James Collins, MIT, Cambridge used CRISPR to deliver drug molecules. They used water-filled polymers that are held together by strands of DNA, known as DNA hydrogels. To alter the properties of these materials, Collins's team used a form of CRISPR called Cas12a. (The gene-editor CRISPR–Cas9 uses the Cas9 enzyme to snip a DNA sequence at the desired point.) The Cas12a enzyme can be programmed to recognize a specific DNA sequence. The enzyme cuts its target DNA strand, then severs single strands of DNA nearby.

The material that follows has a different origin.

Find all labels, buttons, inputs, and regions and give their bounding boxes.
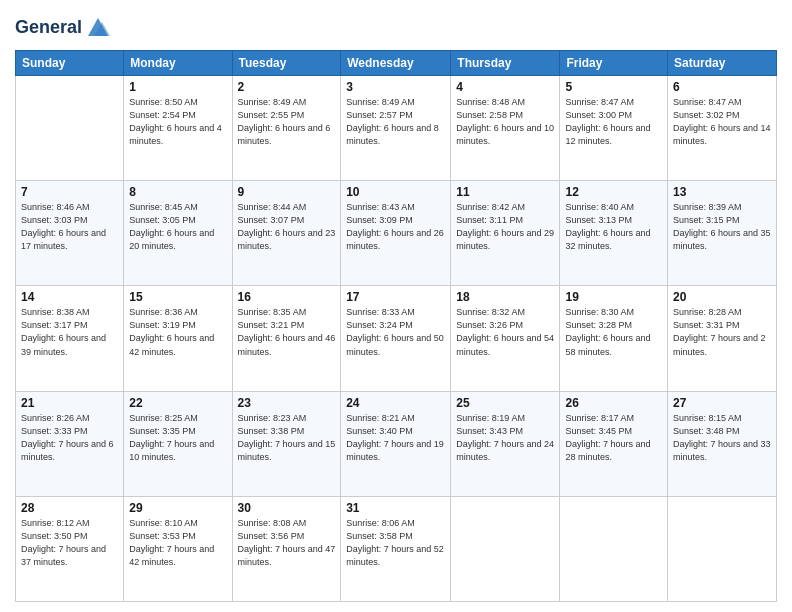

This property allowed the researchers to build a series of CRISPR-controlled hydrogels containing a target DNA sequence and single strands of DNA, which breaks up after Cas12a recognizes the target sequence in a stimulus. The break-up of the single DNA strands triggers the hydrogels to change shape or, in some cases, completely dissolve, releasing a payload.

The team created hydrogels programmed to release enzymes, drugs. the drugs are loaded inside a gel which was held in shape by DNA. This is a revolutionary discovery that will boost the science of drug delivery.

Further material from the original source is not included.